“Better,” I say, because it did. “Worse when I think about you.”
Her eyes flick up. We both heard what I didn’t say. We both decide to pretend it meant something else.
She moves into my space without hesitation. The scent of her hits me—clean skin, faint shampoo, that hint of eucalyptus from the room—and for a second my body forgets it’s supposed to behave. She brackets my knee, slides my leg where she needs it, and the contact is pure electricity through muscle and memory. I keep still. I let her work.
“Breathe,” she says.
“Yes, ma’am.” I say it on purpose. Her jaw ticks. Tell two.
She tests rotation, flexion, the sticky spotwhere I guard. I grit my teeth, waiting for pain. Instead, she wheels a small stool to the head of the table, sits, and her hands shift—light, barely there—settling at the base of my skull. Fingers cradle me, steady and warm. Unexpected. Intimate, if I didn’t know better.
Her face is so close, all it would take is one lift of my hand to pull her mouth to mine. Instead, my eyes snap to hers. “Thought this was about my hip.”

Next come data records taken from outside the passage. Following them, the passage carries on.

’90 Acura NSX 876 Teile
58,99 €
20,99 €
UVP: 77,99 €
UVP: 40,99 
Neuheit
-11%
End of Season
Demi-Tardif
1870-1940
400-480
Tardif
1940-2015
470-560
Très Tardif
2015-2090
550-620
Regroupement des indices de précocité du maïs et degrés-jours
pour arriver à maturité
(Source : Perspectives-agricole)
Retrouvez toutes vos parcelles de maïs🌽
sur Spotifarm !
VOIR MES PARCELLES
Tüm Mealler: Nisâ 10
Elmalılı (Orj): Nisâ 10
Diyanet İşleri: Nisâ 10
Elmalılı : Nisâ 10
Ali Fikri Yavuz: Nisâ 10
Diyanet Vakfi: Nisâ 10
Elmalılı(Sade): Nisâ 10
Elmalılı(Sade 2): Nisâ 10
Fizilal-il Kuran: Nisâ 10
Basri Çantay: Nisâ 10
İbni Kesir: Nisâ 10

Her mouth curves, faintly. “Just…breathe.”
I close my eyes, her scent brushing against my skin, and try. In. Out. The minutes stretch, and little by little, the tension I’ve been carrying bleeds away. My hip still throbs, but the rest of me feels loose. Lighter.

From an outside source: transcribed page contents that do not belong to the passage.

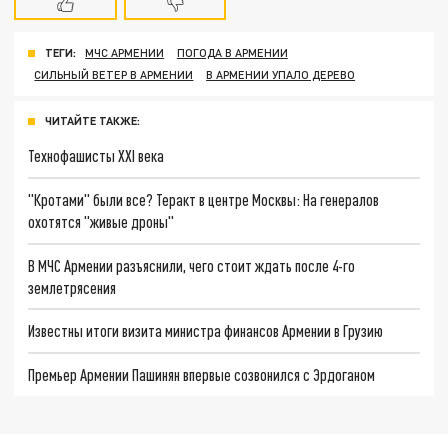
ТЕГИ:
МЧС АРМЕНИИ
ПОГОДА В АРМЕНИИ
СИЛЬНЫЙ ВЕТЕР В АРМЕНИИ
В АРМЕНИИ УПАЛО ДЕРЕВО
ЧИТАЙТЕ ТАКЖЕ:
Технофашисты XXI века
"Кротами" были все? Теракт в центре Москвы: На генералов
охотятся "живые дроны"
В МЧС Армении разъяснили, чего стоит ждать после 4-го
землетрясения
Известны итоги визита министра финансов Армении в Грузию
Премьер Армении Пашинян впервые созвонился с Эрдоганом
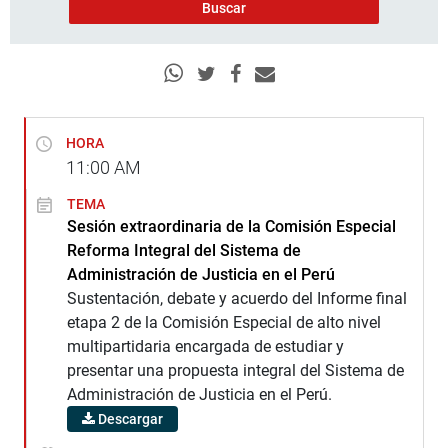
HORA
11:00
AM
TEMA
Sesión extraordinaria de la Comisión Especial
Reforma Integral del Sistema de
Administración de Justicia en el Perú
Sustentación, debate y acuerdo del Informe final
etapa 2 de la Comisión Especial de alto nivel
multipartidaria encargada de estudiar y
presentar una propuesta integral del Sistema de
Administración de Justicia en el Perú.
Descargar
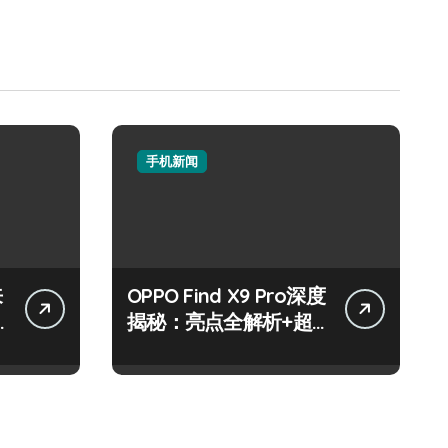
手机新闻
来
OPPO Find X9 Pro深度
揭秘：亮点全解析+超
实用技巧大放送！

And when she’s fully in the driver’s seat, I tap the brake—not more than a shift of my palm on the table, my head turning to find her again.

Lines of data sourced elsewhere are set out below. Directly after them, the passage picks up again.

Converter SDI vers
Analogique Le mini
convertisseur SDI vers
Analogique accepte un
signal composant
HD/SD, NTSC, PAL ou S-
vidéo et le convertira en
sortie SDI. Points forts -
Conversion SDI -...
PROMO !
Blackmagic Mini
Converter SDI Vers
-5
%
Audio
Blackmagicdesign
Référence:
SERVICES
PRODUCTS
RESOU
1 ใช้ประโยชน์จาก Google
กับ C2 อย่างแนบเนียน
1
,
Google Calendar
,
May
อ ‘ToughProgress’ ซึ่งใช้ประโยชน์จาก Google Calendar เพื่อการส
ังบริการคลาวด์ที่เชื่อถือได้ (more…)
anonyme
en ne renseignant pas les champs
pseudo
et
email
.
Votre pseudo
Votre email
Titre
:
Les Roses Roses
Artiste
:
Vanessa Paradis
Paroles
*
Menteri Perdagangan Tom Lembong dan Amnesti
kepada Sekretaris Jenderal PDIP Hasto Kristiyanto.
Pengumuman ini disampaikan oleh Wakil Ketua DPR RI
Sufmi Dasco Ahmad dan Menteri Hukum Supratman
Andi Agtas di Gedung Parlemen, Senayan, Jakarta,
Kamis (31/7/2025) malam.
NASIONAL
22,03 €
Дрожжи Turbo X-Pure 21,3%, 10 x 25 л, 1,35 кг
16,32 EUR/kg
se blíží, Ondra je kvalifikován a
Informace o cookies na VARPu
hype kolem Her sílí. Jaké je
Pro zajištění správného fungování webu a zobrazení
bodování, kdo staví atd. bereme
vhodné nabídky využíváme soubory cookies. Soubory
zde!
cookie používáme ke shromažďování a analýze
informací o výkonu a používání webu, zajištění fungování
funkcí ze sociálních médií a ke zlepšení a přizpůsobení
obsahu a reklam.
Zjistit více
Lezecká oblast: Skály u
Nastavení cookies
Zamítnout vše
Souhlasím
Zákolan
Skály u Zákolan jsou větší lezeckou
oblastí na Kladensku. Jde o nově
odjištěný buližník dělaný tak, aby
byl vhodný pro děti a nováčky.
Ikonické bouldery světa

“You ever think we stopped talking because we were both cowards?”
Her hands tense. It’s half a second, maybe less, but it’s a lifetime if you know her. She doesn’t look at me when she answers. “We stopped talking because life happened.”
“Life happens to everybody,” I say. “You disappeared on me.”
“You left for training. I went to school. Graduated. Worked. Lived.” She takes her palms from underneath my head and finally meets my gaze. “And today, I treat your hip.”
I let a slow smile touch my mouth. “Ok. Treat me.”
The air tightens by a degree. She rounds the table and reaches for lotion. Her hands find my adductor, firm pressure, precise intent. My vision blurs at the edges in a way that has nothing to do with pain. A quiet sound slips out of me.
Her lashes flicker. Tell three. Proof I’m not a ghost to her, no matter how much she pretends otherwise.
That’s all I need right now. Not a confession. Not a crack in her armor. Just those little betrayals her body can’t hide. Because if she still feels me, I can lean until the door opens.
11
NO SUDDEN MOVEMENTS (EDEN)
This is fine. Everything is fine.
But, not really. The second Nate shrugs out of his T-shirt, I know I’m in trouble.
“Bit warm in here, isn’t it?” he says casually, folding the shirt and tossing it onto the chair. “Don’t want to sweat through the table.”
Oh, okay. That’s considerate.
Except it’s not. Because his chest is broad and cut, abs forming a perfect ladder that disappears into low-slung shorts. His shoulders stretch wide and powerful, arms corded with muscle and veins that map out very poor decisions.
This is so much worse than I could have ever imagined. My mouth opens before my dignity can stop it.
“Oh. You’re…so much bigger.”
His head snaps up, and he smirks as if I just poured him top-shelf whiskey and promised a lap dance.
“Well damn. You sure know how to boost a man’s ego.”
Fire floods my face. “I meant—uh—broader. Taller.”Stop talking, Eden.“You’ve filled out.”